## WORK TO BE COMPLETED
Give only the number of lines in the records that include "Azmi".

─── RECORDS SUPPLIED

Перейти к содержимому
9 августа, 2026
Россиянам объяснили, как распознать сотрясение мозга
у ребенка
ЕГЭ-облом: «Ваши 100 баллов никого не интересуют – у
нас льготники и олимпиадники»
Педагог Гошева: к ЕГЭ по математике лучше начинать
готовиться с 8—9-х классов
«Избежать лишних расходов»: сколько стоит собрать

──────
─── RECORDS SUPPLIED

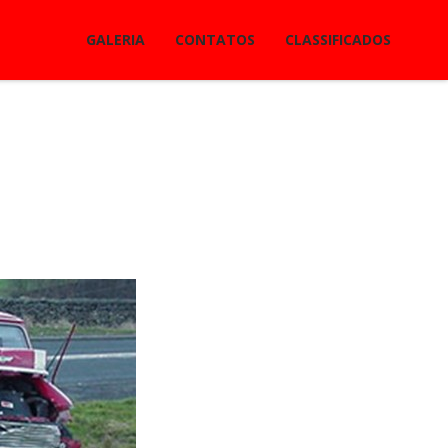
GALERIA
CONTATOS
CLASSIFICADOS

──────
─── RECORDS SUPPLIED

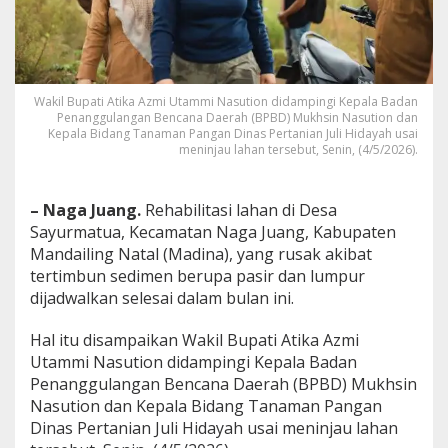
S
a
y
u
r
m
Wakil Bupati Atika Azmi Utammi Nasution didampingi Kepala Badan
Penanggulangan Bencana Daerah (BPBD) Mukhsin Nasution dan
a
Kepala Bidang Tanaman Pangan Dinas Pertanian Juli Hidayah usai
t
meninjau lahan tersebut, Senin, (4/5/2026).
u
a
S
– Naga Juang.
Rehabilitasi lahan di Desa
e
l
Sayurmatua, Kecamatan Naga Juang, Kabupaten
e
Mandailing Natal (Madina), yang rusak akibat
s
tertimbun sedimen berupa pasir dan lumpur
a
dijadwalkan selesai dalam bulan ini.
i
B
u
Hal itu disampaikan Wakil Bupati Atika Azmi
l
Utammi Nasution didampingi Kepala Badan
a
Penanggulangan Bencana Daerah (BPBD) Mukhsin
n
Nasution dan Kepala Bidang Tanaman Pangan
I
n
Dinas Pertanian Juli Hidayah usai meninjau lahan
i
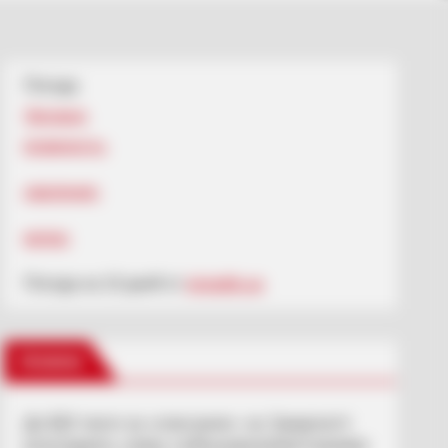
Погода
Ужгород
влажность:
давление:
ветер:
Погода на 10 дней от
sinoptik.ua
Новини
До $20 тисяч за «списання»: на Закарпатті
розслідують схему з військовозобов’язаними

──────

## TASK OUTPUT
2